My research looks at how reason has been imagined in Western political thought, and how images of reason change over time. Works in progress include:
Claiming the World: Bourgeois Freedom and the Problem of Imagination (book project)
It is frequently said that the Enlightenment was the age of reason; but in the two centuries before the Enlightenment, political thinkers were much more interested in imagination. Claiming the World makes an argument about contemporary political thinking by telling a new story about its European early modern past. The argument is that the idea of reason as separate from, and often opposed to, the imagination is a fiction which has outlived its usefulness, and that imagination should be recovered as a central object of political-theoretical inquiry in the present. I build this argument by telling a new story about the development of bourgeois freedom as a process of wrestling with the powerful but unpredictable force of imagination amidst the rise of commercial society, a process whose stakes were the very boundaries of the “self” and the self’s sphere of proper control. Across the book, I show how a series of politically motivated visions of free selfhood produced successive transformations in how the relationship between imagination and reason has been understood. Specialists in early modern thought, and scholars in particular of Montaigne, Hobbes, Rousseau, and Kant, will find new readings that shed light on the imaginative roots of modern democracy and liberalism, while also finding resources in the book for analyzing the enduring contradictions of bourgeois freedom in the present.

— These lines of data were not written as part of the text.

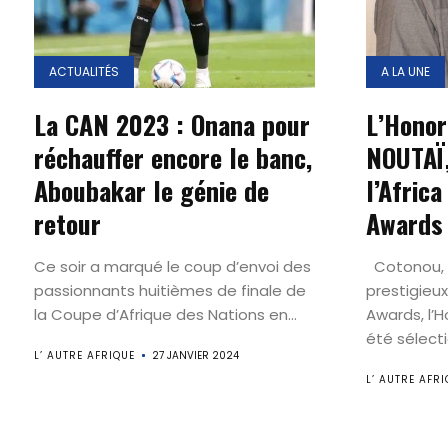
ACTUALITÉS
A LA UNE
La CAN 2023 : Onana pour
L’Honor
réchauffer encore le banc,
NOUTAÏ
Aboubakar le génie de
l’Afric
retour
Awards
Ce soir a marqué le coup d’envoi des
Cotonou, B
passionnants huitièmes de finale de
prestigieux
la Coupe d’Afrique des Nations en...
Awards, l’
été sélecti
L’ AUTRE AFRIQUE
27 JANVIER 2024
L’ AUTRE AFRI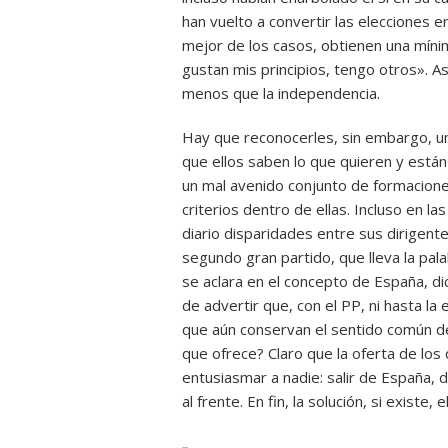
han vuelto a convertir las elecciones 
mejor de los casos, obtienen una mínim
gustan mis principios, tengo otros». As
menos que la independencia.
Hay que reconocerles, sin embargo, un
que ellos saben lo que quieren y están
un mal avenido conjunto de formaciones
criterios dentro de ellas. Incluso en 
diario disparidades entre sus dirigent
segundo gran partido, que lleva la pala
se aclara en el concepto de España, di
de advertir que, con el PP, ni hasta l
que aún conservan el sentido común de
que ofrece? Claro que la oferta de l
entusiasmar a nadie: salir de España, de
al frente. En fin, la solución, si existe, 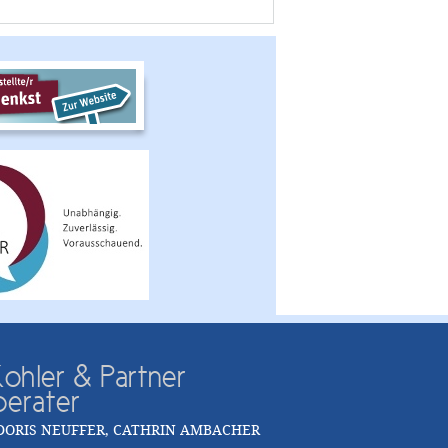
ohler & Partner
berater
DORIS NEUFFER, CATHRIN AMBACHER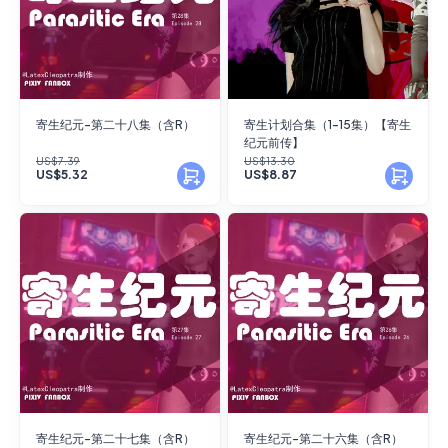
寄生纪元-第二十八集（含R）
寄生计划合集（1-15集）【寄生
纪元前传】
US$7.39
US$13.30
US$5.32
US$8.87
寄生纪元-第二十七集（含R）
寄生纪元-第二十六集（含R）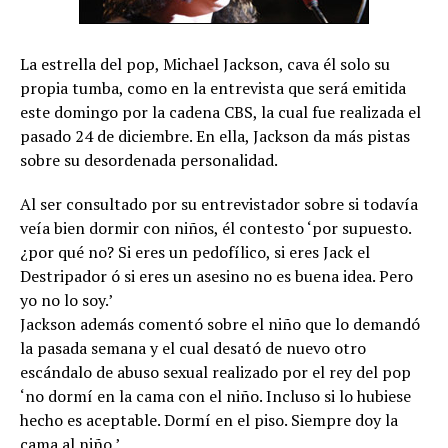
La estrella del pop, Michael Jackson, cava él solo su
propia tumba, como en la entrevista que será emitida
este domingo por la cadena CBS, la cual fue realizada el
pasado 24 de diciembre. En ella, Jackson da más pistas
sobre su desordenada personalidad.
Al ser consultado por su entrevistador sobre si todavía
veía bien dormir con niños, él contesto ‘por supuesto.
¿por qué no? Si eres un pedofílico, si eres Jack el
Destripador ó si eres un asesino no es buena idea. Pero
yo no lo soy.’
Jackson además comentó sobre el niño que lo demandó
la pasada semana y el cual desató de nuevo otro
escándalo de abuso sexual realizado por el rey del pop
‘no dormí en la cama con el niño. Incluso si lo hubiese
hecho es aceptable. Dormí en el piso. Siempre doy la
cama al niño.’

“From Natural Rights to the Nature of Rights: On Rousseau’s Theory of Property” (article)
What is the “nature” of the right to private property? Rousseau offers a surprising response. Where the dominant, Lockean imaginary of natural property rights takes their original, pre-political givenness within human reason as grounding for their inviolability, Rousseau asserts that “nature” itself provides a critical and normative standard for evaluating legal property rights. In this article, I analyze Rousseau’s various models of nature in order to reveal the distinctive way in which nature operates as a normative standard across his work, uniting what otherwise might seem like disparate and contradictory arguments about property rights into a coherent account. I argue that private property is not a natural right for Rousseau; instead, it is a right that must be made natural.
You can find a presentation and discussion of this paper here: https://www.youtube.com/watch?v=EaC5HxGpUZQ
“Marx and the Problem of Advertising” (article) (with Matthew Shafer)

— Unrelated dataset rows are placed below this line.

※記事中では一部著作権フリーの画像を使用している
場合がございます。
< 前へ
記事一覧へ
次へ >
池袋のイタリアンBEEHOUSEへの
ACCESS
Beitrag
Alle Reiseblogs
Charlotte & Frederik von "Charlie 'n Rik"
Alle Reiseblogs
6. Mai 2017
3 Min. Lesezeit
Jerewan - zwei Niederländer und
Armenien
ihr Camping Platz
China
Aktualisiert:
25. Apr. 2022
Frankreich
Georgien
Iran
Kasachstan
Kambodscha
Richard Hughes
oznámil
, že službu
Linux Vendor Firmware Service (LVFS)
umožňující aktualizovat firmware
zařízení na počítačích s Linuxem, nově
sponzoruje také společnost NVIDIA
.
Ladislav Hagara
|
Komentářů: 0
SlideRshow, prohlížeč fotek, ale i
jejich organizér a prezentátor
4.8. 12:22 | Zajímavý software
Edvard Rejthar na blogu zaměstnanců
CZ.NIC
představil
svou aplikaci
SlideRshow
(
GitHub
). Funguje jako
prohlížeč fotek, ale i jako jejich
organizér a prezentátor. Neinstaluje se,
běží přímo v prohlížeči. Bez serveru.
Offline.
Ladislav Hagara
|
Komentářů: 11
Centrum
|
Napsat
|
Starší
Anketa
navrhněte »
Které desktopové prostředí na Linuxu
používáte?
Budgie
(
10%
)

Why didn’t Marx write about advertising? While not a few Marxian theorists have attempted to account for advertising’s role in the later development of capitalism, Marx’s own inattention to this economic form has only rarely been recognized as the genuine puzzle that it is. In this essay we examine the role of advertising in Marx’s own time and his strange silence about it in his work. We demonstrate that prevailing Marxian accounts of advertising’s development not only fail to explain its absence from Capital but also underplay its significance for capitalist dynamics today. Yet we argue as well that Marx’s own concepts can in fact clarify fundamental aspects of how advertising functions in our time, as in his—but only if those concepts are turned against his own apparent view about how advertising should be understood.
The image on this page is the frontispiece from William Blake’s The Book of Los (1795) from The British Museum online collection.